I stood at the window and thought about the Eurpeans’ ships, not for the first time. Thin, cold sunlight sliced across the complex, and cast a shadow of the dome’s iron lattice onto the black dirt below. The European ships were the single unknown, the wild card in a project I’d given the last six years of my life to.
The building I looked down from was the only tall structure under the main dome, and as such it commanded a view of all of the other massive, ugly domes sprawled across the black dirt and gravel to the horizon twenty miles away. The domes were made of crude glass formed from silica we found on the surface. The glass panels were glued into a str
ucture of iron mined and smelted out in pits between the domes.
Vehicles ground their way across the surface from dome to dome, while bleed-off from the smelters and outgassing from the domes’ sealants gave the appearance of smoke drifting across coal fields. Armed ships stood in readiness across the landscape, and banks of weapons in hardened bunkers hugged the ground and waited. In the farther distance stood clusters of pale white columns—our original ships, emptied of only a few of their thousands of tons of equipment, still equipped and waiting to take us onward. The bleak scene on the freezing plains seemed appropriate for forces that had become irresistibly powerful, as Polaski had vowed they would, but who collected nothing in return but more power and yet more time to go on waiting.
An acrid stench broke into my thoughts, and I turned away from the window. The smell was from the putty we used to hold the glass into the domes; as it dried and weakened it let out an acidic stink that seeped through the air filters of the building I was in. I was standing on the building’s third floor mezzanine, an unpainted iron shelf that hung over the vehicle launch bay. The mezzanine was empty now except for a spindly metal table that held my coffee cup and a few pieces of paper.

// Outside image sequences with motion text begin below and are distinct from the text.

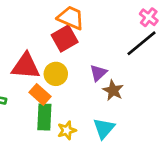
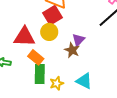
yellow circle: (56, 74) -> (49, 32), moved
brown star: (113, 90) -> (72, 50), moved
cyan triangle: (104, 128) -> (84, 81), turned -42

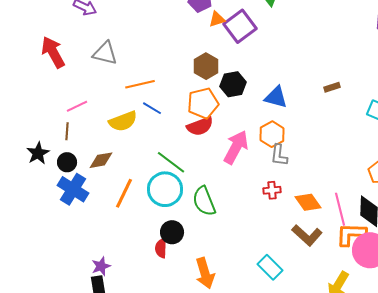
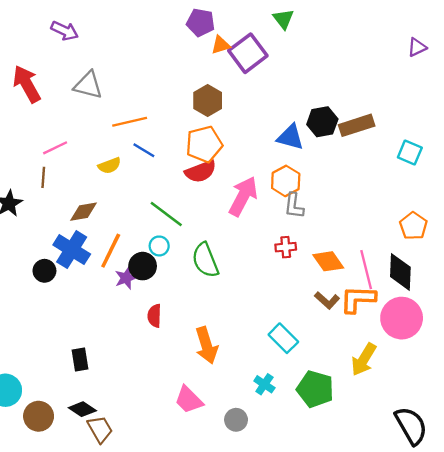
black hexagon: (233, 84) -> (322, 122), moved
brown rectangle: (332, 87) -> (357, 125), size x1.8
yellow semicircle: (123, 121) -> (109, 166), size x0.7
black circle: (67, 162) -> (44, 271), moved
blue cross: (73, 189) -> (72, 250), moved
cyan circle: (165, 189) -> (159, 246), size x0.5
black circle: (172, 232) -> (143, 266), moved
orange L-shape: (351, 234) -> (358, 299), moved
brown L-shape: (307, 235) -> (327, 300), size x0.7
purple star: (101, 266) -> (126, 278), moved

Shafts of light from above the dome slanted through the window and across the bare iron, illuminating a piece of a table leg and a section of the railing at the edge of the bay. My shoes scuffed against the metal decking as I turned. The sound echoed back and forth in the huge space. The technicians had been sequestered until launch, and for the first time it was quiet in the building.

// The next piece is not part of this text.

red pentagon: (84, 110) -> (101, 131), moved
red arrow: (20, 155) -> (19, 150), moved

Then against the silence I heard a telltale clicking of metal against metal, and after a pause I heard it again, then all at once a mad clattering rush like the sound of a dog’s toenails against a hard floor as it attacks. I made a move to save my coffee, then changed my mind in time to see the final approach of an aluminum drone—all six of its grasshopper legs pumping madly straight for the table. At the last minute it snapped all of its legs downward to hurl itself into the air. It rose more than high enough to clear the table, but its pathetic forward momentum brought it only to the near edge and it crashed downward, collapsing the table and flinging cold coffee across me and the papers. The two-foot-long drone tumbled onto the floor and landed on its back, its legs still pumping the air. The coffee cup spun to a stop on the iron floor, and the drone went still.